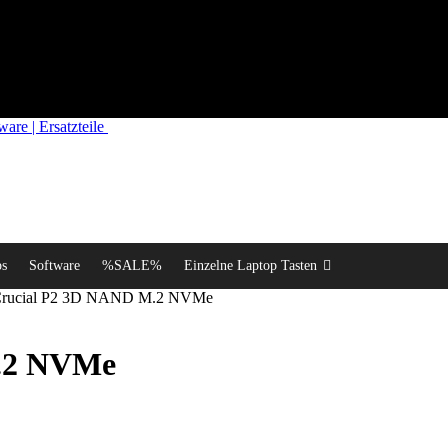
re | Ersatzteile
ps
Software
%SALE%
Einzelne Laptop Tasten
rucial P2 3D NAND M.2 NVMe
.2 NVMe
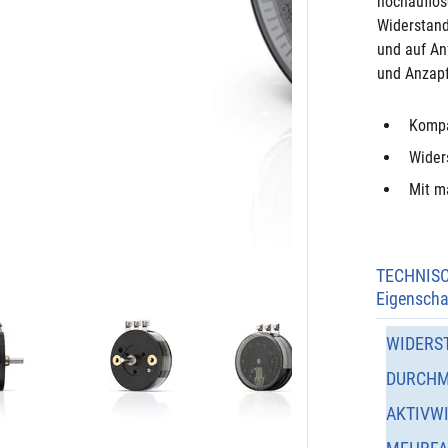
hochauflös
Widerstand
und auf An
und Anzapf
Kompa
Wider
Mit ma
TECHNIS
Eigenscha
WIDERS
DURCHM
AKTIVW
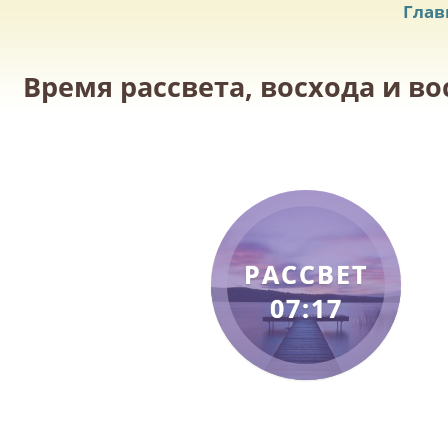
Глав
Время рассвета, восхода и в
РАССВЕТ
07:17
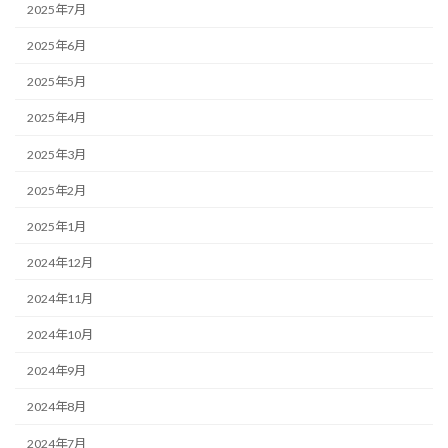
2025年7月
2025年6月
2025年5月
2025年4月
2025年3月
2025年2月
2025年1月
2024年12月
2024年11月
2024年10月
2024年9月
2024年8月
2024年7月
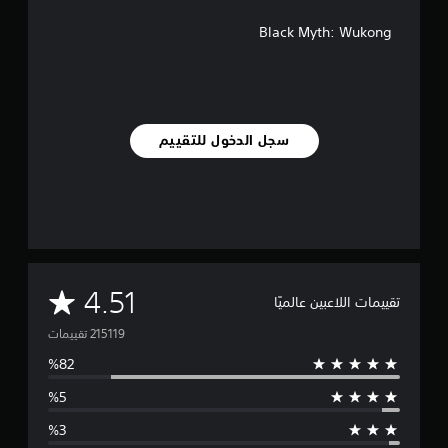
Black Myth: Wukong
سجل الدخول للتقييم
م
4.51
تقييمات اللاعبين عالميًا
ت
و
س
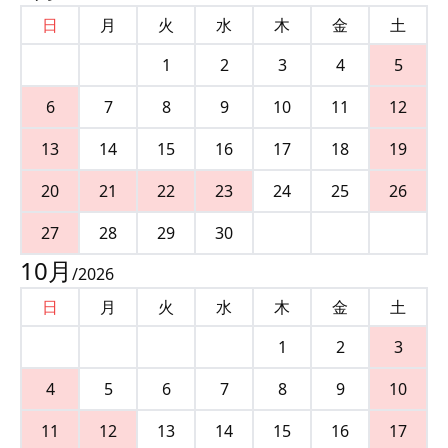
日
月
火
水
木
金
土
1
2
3
4
5
6
7
8
9
10
11
12
13
14
15
16
17
18
19
20
21
22
23
24
25
26
27
28
29
30
10
月
/
2026
日
月
火
水
木
金
土
1
2
3
4
5
6
7
8
9
10
11
12
13
14
15
16
17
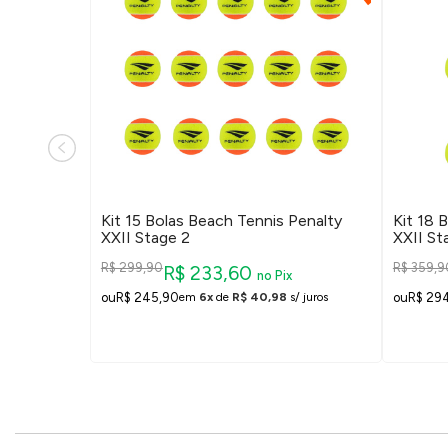
Penalty
Kit 15 Bolas Beach Tennis Penalty
Kit 18 
XXII Stage 2
XXII St
R$ 299,90
R$ 359,9
R$ 233,60
no Pix
R$ 245,90
R$ 29
/ juros
em
6x
de
R$ 40,98
s/ juros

****************

#### [Task instructions]
Make an exact copy of the lines above, beginning with the line with "سجل الدخول للتقييم" and ending with the line with "Kit 15 Bolas Beach Tennis Penalty", and keep the pictures out of it.

#### [Response below]
سجل الدخول للتقييم
م
4.51
تقييمات اللاعبين عالميًا
ت
و
س
日
月
火
水
木
金
土
1
2
3
4
5
6
7
8
9
10
11
12
13
14
15
16
17
18
19
20
21
22
23
24
25
26
27
28
29
30
10
月
/
2026
日
月
火
水
木
金
土
1
2
3
4
5
6
7
8
9
10
11
12
13
14
15
16
17
Penalty
Kit 15 Bolas Beach Tennis Penalty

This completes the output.